I'm sorry, but that is a second order effect, which is not part of the
architecture. Effectively, it's like a "secret society" which keeps
its membership secret (i.e,. the users which belong to it), and
doesn't admit to its own existence.
First order effects can be found by reading the specifications, and to
say community strings are passwords is inconsistent:
a) with the SNMPv1 specification,
b) with the way that many SNMP agents are implemented, and
c) with how RFC 3584 defines Co-Existence between SNMPv1/v2c/v3.
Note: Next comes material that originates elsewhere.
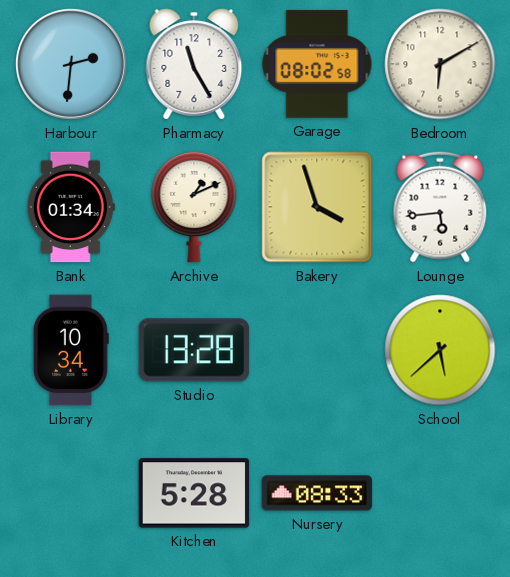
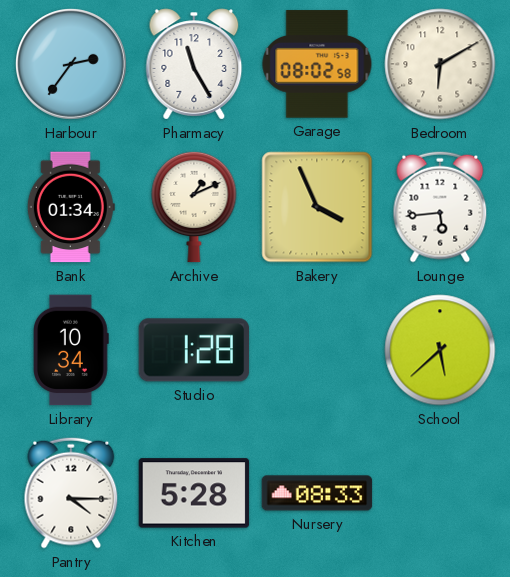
Harbour: 2:31 -> 2:36
Bakery: 3:57 -> 3:56
Studio: 13:28 -> 1:28
Pantry: none -> 4:15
Specifically, the SNMPv1 specification says that a message which claims
to be from one of the users in the community (i.e., in the usergroup) is
automatically authentic. That is, the purpose of a community string is
to identify, not to authenticate.
A common scenario for SNMPv1/v2c agent configuration is to define a
read community string and a read-write community string. How many
systems do you know where a single user has two passwords and gets
different access privileges based on what password that user logins
with ?
RFC 3584 contains the SNMP-COMMUNITY-MIB, which defines snmpCommunityTable
to list the "community strings configured in the SNMP engine's Local
Configuration Datastore" and each row provides "information about a
particular community string". Please note that the information in the
table includes an SNMPv3 user name, and an SNMPv3 context. If
community string were passwords, why would you map them to SNMPv3 user
names ??
Keith.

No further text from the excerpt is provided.